Court Opinion

ID: 3550119
Source: CourtListenerOpinion
Date Created: 2016-07-05 23:03:10.198874+00
Date Added: 2024-06-11T14:06:34.632826
License: Public Domain

In any permissible view, the validity of the issue of the 813 shares cannot be sustained. Numerous reasons lead to this conclusion. One is, that these shares constituted a part of the 1,497 shares, the issue of which is found by the referee upon competent evidence to have been without consideration and void. Such being the fact, that issue must be regarded as if it had never been made, and consequently no part of the shares constituting the issue could be reissued, even to bona fide purchasers, except upon payment of the par value, or $10 per share, unless at auction for non-payment of assessments; whereas, the sale to Williams was for $4.50 per share. "No corporation shall sell or dispose of any of the shares of its capital stock at a price less than the par value thereof, except in sales of shares at auction for non-payment of assessments" (P. S., c. 149, s. 9); and "if a corporation . . . issues certificates of stock when the par value of the shares represented by the certificates has not been fully paid to its treasurer, all certificates issued for such unauthorized stock shall be void." Ib. c. 273, s. 11.
Another reason is, that the shares were issued to Williams for the purchase of patents to engage in business outside of New England, contrary to the corporation articles of agreement, foreign to the business in which the corporators and their successors, *Page 489 
the stockholders, agreed to engage, and which could not be changed without the consent of all the stockholders. Dow v. Railroad, 67 N.H. 1-68. The contract with Williams was never submitted to the stockholders for approval; nor is there any ground to claim that the plaintiffs in any manner assented to it.

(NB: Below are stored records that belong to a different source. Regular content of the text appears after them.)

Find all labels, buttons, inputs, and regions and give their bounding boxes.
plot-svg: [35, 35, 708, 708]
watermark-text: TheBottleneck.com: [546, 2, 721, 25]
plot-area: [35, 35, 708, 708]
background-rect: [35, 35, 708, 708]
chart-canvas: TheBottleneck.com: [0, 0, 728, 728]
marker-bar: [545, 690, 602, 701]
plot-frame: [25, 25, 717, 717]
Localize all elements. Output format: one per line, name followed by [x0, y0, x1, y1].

Still another reason is, it is found as a fact that the Williams contract, on account of which the shares in question were issued, was not an advantageous one for the corporation and was fraudulent in fact. As such, it will be set aside upon a bill in equity in behalf of a non-assenting stockholder. Pearson v. Railroad, 62 N.H. 537. And not only will the contract be set aside, but as the issue of the stock was in connection with and constituted a part of the same fraudulent transaction, it was not simply illegal as to Williams, but it was also illegal as to Stillings, Tuttle, and Ames, who, it is found, were not purchasers for a valuable consideration; and consequently it is the right of the plaintiffs to have their certificates cancelled.

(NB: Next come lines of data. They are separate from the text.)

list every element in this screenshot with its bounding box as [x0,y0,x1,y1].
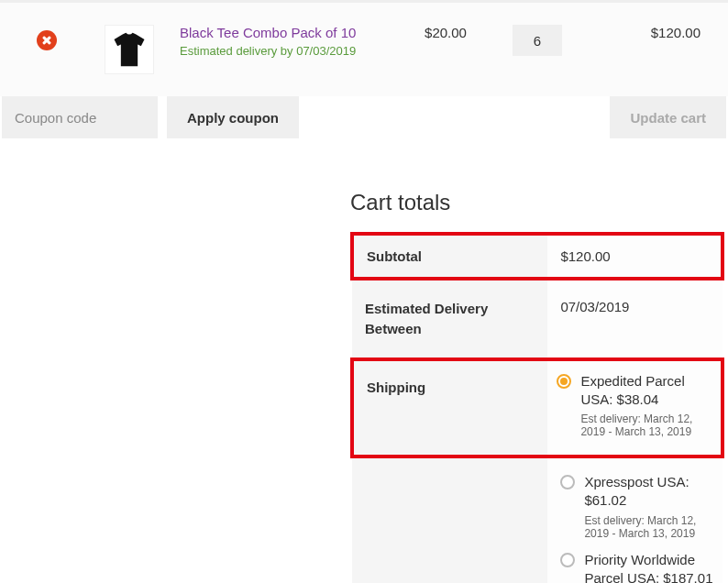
remove-item-icon[interactable] [37,30,57,50]
shipping-option-est: Est delivery: March 12, 2019 - March 13,… [584,514,713,540]
shipping-radio-1[interactable] [560,475,575,490]
shipping-option-est: Est delivery: March 12, 2019 - March 13,… [580,412,713,438]
subtotal-label: Subtotal [352,234,547,279]
line-total: $120.00 [583,25,713,40]
delivery-estimate: Estimated delivery by 07/03/2019 [180,44,400,58]
apply-coupon-button[interactable]: Apply coupon [167,96,299,138]
product-thumbnail[interactable] [105,25,154,74]
cart-totals: Cart totals Subtotal $120.00 Estimated D… [350,190,728,583]
shipping-option-label[interactable]: Priority Worldwide Parcel USA: $187.01 [584,551,713,584]
quantity-input[interactable] [513,25,562,56]
shipping-radio-2[interactable] [560,553,575,567]
unit-price: $20.00 [400,25,491,40]
edb-value: 07/03/2019 [547,279,722,359]
cart-totals-title: Cart totals [350,190,724,215]
shipping-radio-0[interactable] [557,374,571,389]
shipping-label: Shipping [352,359,547,457]
product-name-link[interactable]: Black Tee Combo Pack of 10 [180,25,400,40]
cart-actions: Apply coupon Update cart [0,96,728,164]
edb-row: Estimated Delivery Between 07/03/2019 [352,279,722,359]
subtotal-value: $120.00 [547,234,722,279]
update-cart-button[interactable]: Update cart [610,96,726,138]
shipping-option-label[interactable]: Xpresspost USA: $61.02 [584,473,713,511]
subtotal-row: Subtotal $120.00 [352,234,722,279]
coupon-code-input[interactable] [2,96,158,138]
cart-item-row: Black Tee Combo Pack of 10 Estimated del… [0,0,728,96]
edb-label: Estimated Delivery Between [352,279,547,359]
shipping-option-label[interactable]: Expedited Parcel USA: $38.04 [580,372,713,410]
shipping-row: Shipping Expedited Parcel USA: $38.04Est… [352,359,722,457]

Finally, it may be observed that even if the defendants' contention — that the transfer of the 1,497 shares from Johnson and Williams was a gift to the corporation and subject to the order and disposition of the directors — be adopted, it cannot avail them, because the directors would in that case be bound to execute the trust in good faith and for the best interests of the corporation. They could neither give away the stock, sell it less than par, nor for engaging in business outside that specified in the corporate articles of agreement.

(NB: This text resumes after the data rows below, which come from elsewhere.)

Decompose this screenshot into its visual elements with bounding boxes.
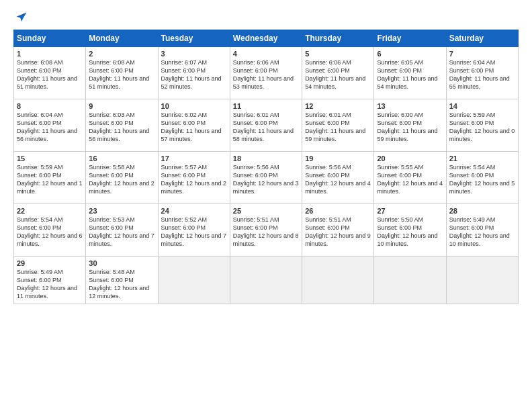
day-number: 25: [233, 207, 299, 215]
day-number: 11: [233, 102, 299, 110]
day-number: 27: [377, 207, 443, 215]
day-info: Sunrise: 5:54 AMSunset: 6:00 PMDaylight:…: [449, 163, 515, 196]
day-info: Sunrise: 5:56 AMSunset: 6:00 PMDaylight:…: [305, 163, 371, 196]
day-info: Sunrise: 5:55 AMSunset: 6:00 PMDaylight:…: [377, 163, 443, 196]
day-header-thursday: Thursday: [302, 30, 374, 47]
calendar-cell: [446, 257, 518, 304]
day-number: 10: [161, 102, 227, 110]
logo: [13, 11, 28, 24]
calendar-cell: 18Sunrise: 5:56 AMSunset: 6:00 PMDayligh…: [230, 152, 302, 204]
calendar-cell: 11Sunrise: 6:01 AMSunset: 6:00 PMDayligh…: [230, 99, 302, 152]
calendar-cell: 20Sunrise: 5:55 AMSunset: 6:00 PMDayligh…: [374, 152, 446, 204]
day-info: Sunrise: 6:01 AMSunset: 6:00 PMDaylight:…: [305, 111, 371, 144]
day-info: Sunrise: 6:00 AMSunset: 6:00 PMDaylight:…: [377, 111, 443, 144]
day-number: 12: [305, 102, 371, 110]
day-number: 22: [17, 207, 83, 215]
day-info: Sunrise: 5:53 AMSunset: 6:00 PMDaylight:…: [89, 216, 154, 248]
calendar-cell: 25Sunrise: 5:51 AMSunset: 6:00 PMDayligh…: [230, 204, 302, 257]
day-header-sunday: Sunday: [14, 30, 86, 47]
day-number: 4: [233, 50, 299, 58]
calendar-week-3: 15Sunrise: 5:59 AMSunset: 6:00 PMDayligh…: [14, 152, 519, 204]
day-number: 26: [305, 207, 371, 215]
day-number: 5: [305, 50, 371, 58]
calendar-week-4: 22Sunrise: 5:54 AMSunset: 6:00 PMDayligh…: [14, 204, 519, 257]
day-info: Sunrise: 6:04 AMSunset: 6:00 PMDaylight:…: [449, 58, 515, 91]
day-info: Sunrise: 6:07 AMSunset: 6:00 PMDaylight:…: [161, 58, 227, 91]
day-number: 21: [449, 154, 515, 163]
day-info: Sunrise: 5:59 AMSunset: 6:00 PMDaylight:…: [17, 163, 83, 196]
day-number: 30: [89, 259, 154, 267]
header: [13, 11, 519, 24]
calendar-cell: 28Sunrise: 5:49 AMSunset: 6:00 PMDayligh…: [446, 204, 518, 257]
calendar-cell: 26Sunrise: 5:51 AMSunset: 6:00 PMDayligh…: [302, 204, 374, 257]
day-header-friday: Friday: [374, 30, 446, 47]
calendar-cell: [230, 257, 302, 304]
day-info: Sunrise: 5:51 AMSunset: 6:00 PMDaylight:…: [233, 216, 299, 248]
calendar-cell: [158, 257, 230, 304]
day-number: 7: [449, 50, 515, 58]
page: SundayMondayTuesdayWednesdayThursdayFrid…: [0, 0, 532, 411]
calendar-cell: 8Sunrise: 6:04 AMSunset: 6:00 PMDaylight…: [14, 99, 86, 152]
day-number: 20: [377, 154, 443, 163]
day-info: Sunrise: 5:57 AMSunset: 6:00 PMDaylight:…: [161, 163, 227, 196]
day-number: 2: [89, 50, 154, 58]
day-info: Sunrise: 5:51 AMSunset: 6:00 PMDaylight:…: [305, 216, 371, 248]
day-number: 14: [449, 102, 515, 110]
calendar-cell: 12Sunrise: 6:01 AMSunset: 6:00 PMDayligh…: [302, 99, 374, 152]
calendar-cell: 19Sunrise: 5:56 AMSunset: 6:00 PMDayligh…: [302, 152, 374, 204]
day-number: 16: [89, 154, 154, 163]
calendar-cell: 30Sunrise: 5:48 AMSunset: 6:00 PMDayligh…: [86, 257, 158, 304]
day-info: Sunrise: 6:08 AMSunset: 6:00 PMDaylight:…: [89, 58, 154, 91]
day-info: Sunrise: 6:03 AMSunset: 6:00 PMDaylight:…: [89, 111, 154, 144]
calendar-cell: 3Sunrise: 6:07 AMSunset: 6:00 PMDaylight…: [158, 47, 230, 99]
calendar-cell: 7Sunrise: 6:04 AMSunset: 6:00 PMDaylight…: [446, 47, 518, 99]
calendar-cell: 2Sunrise: 6:08 AMSunset: 6:00 PMDaylight…: [86, 47, 158, 99]
calendar-cell: 4Sunrise: 6:06 AMSunset: 6:00 PMDaylight…: [230, 47, 302, 99]
day-info: Sunrise: 5:50 AMSunset: 6:00 PMDaylight:…: [377, 216, 443, 248]
calendar-week-2: 8Sunrise: 6:04 AMSunset: 6:00 PMDaylight…: [14, 99, 519, 152]
day-info: Sunrise: 5:49 AMSunset: 6:00 PMDaylight:…: [17, 268, 83, 301]
day-number: 23: [89, 207, 154, 215]
calendar-cell: 10Sunrise: 6:02 AMSunset: 6:00 PMDayligh…: [158, 99, 230, 152]
day-info: Sunrise: 5:49 AMSunset: 6:00 PMDaylight:…: [449, 216, 515, 248]
calendar-cell: 9Sunrise: 6:03 AMSunset: 6:00 PMDaylight…: [86, 99, 158, 152]
day-header-saturday: Saturday: [446, 30, 518, 47]
day-info: Sunrise: 5:54 AMSunset: 6:00 PMDaylight:…: [17, 216, 83, 248]
calendar-cell: 17Sunrise: 5:57 AMSunset: 6:00 PMDayligh…: [158, 152, 230, 204]
day-number: 24: [161, 207, 227, 215]
day-number: 15: [17, 154, 83, 163]
day-number: 17: [161, 154, 227, 163]
calendar-cell: 15Sunrise: 5:59 AMSunset: 6:00 PMDayligh…: [14, 152, 86, 204]
day-number: 18: [233, 154, 299, 163]
day-number: 3: [161, 50, 227, 58]
calendar-cell: 6Sunrise: 6:05 AMSunset: 6:00 PMDaylight…: [374, 47, 446, 99]
calendar-week-1: 1Sunrise: 6:08 AMSunset: 6:00 PMDaylight…: [14, 47, 519, 99]
calendar-cell: 5Sunrise: 6:06 AMSunset: 6:00 PMDaylight…: [302, 47, 374, 99]
day-number: 9: [89, 102, 154, 110]
calendar-cell: [374, 257, 446, 304]
day-info: Sunrise: 6:06 AMSunset: 6:00 PMDaylight:…: [233, 58, 299, 91]
calendar-cell: 29Sunrise: 5:49 AMSunset: 6:00 PMDayligh…: [14, 257, 86, 304]
day-info: Sunrise: 5:48 AMSunset: 6:00 PMDaylight:…: [89, 268, 154, 301]
day-info: Sunrise: 6:06 AMSunset: 6:00 PMDaylight:…: [305, 58, 371, 91]
day-info: Sunrise: 5:59 AMSunset: 6:00 PMDaylight:…: [449, 111, 515, 144]
calendar-cell: 22Sunrise: 5:54 AMSunset: 6:00 PMDayligh…: [14, 204, 86, 257]
day-number: 6: [377, 50, 443, 58]
calendar-cell: 21Sunrise: 5:54 AMSunset: 6:00 PMDayligh…: [446, 152, 518, 204]
calendar-cell: 13Sunrise: 6:00 AMSunset: 6:00 PMDayligh…: [374, 99, 446, 152]
day-header-monday: Monday: [86, 30, 158, 47]
day-header-wednesday: Wednesday: [230, 30, 302, 47]
calendar-header-row: SundayMondayTuesdayWednesdayThursdayFrid…: [14, 30, 519, 47]
day-number: 29: [17, 259, 83, 267]
day-header-tuesday: Tuesday: [158, 30, 230, 47]
day-number: 8: [17, 102, 83, 110]
day-info: Sunrise: 5:52 AMSunset: 6:00 PMDaylight:…: [161, 216, 227, 248]
calendar-cell: 23Sunrise: 5:53 AMSunset: 6:00 PMDayligh…: [86, 204, 158, 257]
calendar-cell: 1Sunrise: 6:08 AMSunset: 6:00 PMDaylight…: [14, 47, 86, 99]
calendar-cell: 16Sunrise: 5:58 AMSunset: 6:00 PMDayligh…: [86, 152, 158, 204]
calendar-cell: 24Sunrise: 5:52 AMSunset: 6:00 PMDayligh…: [158, 204, 230, 257]
day-info: Sunrise: 6:01 AMSunset: 6:00 PMDaylight:…: [233, 111, 299, 144]
day-number: 13: [377, 102, 443, 110]
day-info: Sunrise: 5:58 AMSunset: 6:00 PMDaylight:…: [89, 163, 154, 196]
logo-bird-icon: [15, 11, 28, 24]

In the second case it is apparent that the quo warranto proceeding, if sustained, will result in little or no practical benefit, for the reason that the defendants' term of office is so near its expiration; but without regard to this consideration (as to which see Morris v. Underwood,19 Ga. 559; People v. Sweeting, 2 Johns. 184.; State v. Jacobs,17 Ohio 143), or to the further one of the plaintiffs motives (State v. Brown,5 R. I. 1; Rex v. Dawes, 1 W. Bl. 637), we are of opinion that the information must be dismissed.
It is found by the referee that at the annual meeting of the corporation on May 3, 1898, the defendants voted 1,598 shares, and the plaintiffs, 1000. Deducting the 813 shares of Stillings, Ames, and Tuttle, 785 shares, to which no objection was then or is now made, were voted by and for the defendants. But 500 shares voted for the plaintiffs by the Riders (and acquired by them under circumstances which should at least have put them upon inquiry) were illegally voted, because it is found that they had been originally sold by the company less than par, in violation and contravention of the statute provisions before cited. See, also, Clark v. Lumber Co., 59 Wis. 655; Clark v. Pease, 41 N.H. 414, 422. Deducting these 500 shares, there *Page 490 
was a valid majority against the plaintiffs on all motions, elections, and other matters at the meeting. This being so, the election will not be set aside. It is superfluous to cite authorities to such a proposition, but see 1 Cook Stock  Stockh., s. 620, and 1 Mor. Corp., s. 485.
Decree for the plaintiffs in the first case.
Information dismissed in the second case.
PEASLEE, J., did not sit: the others concurred.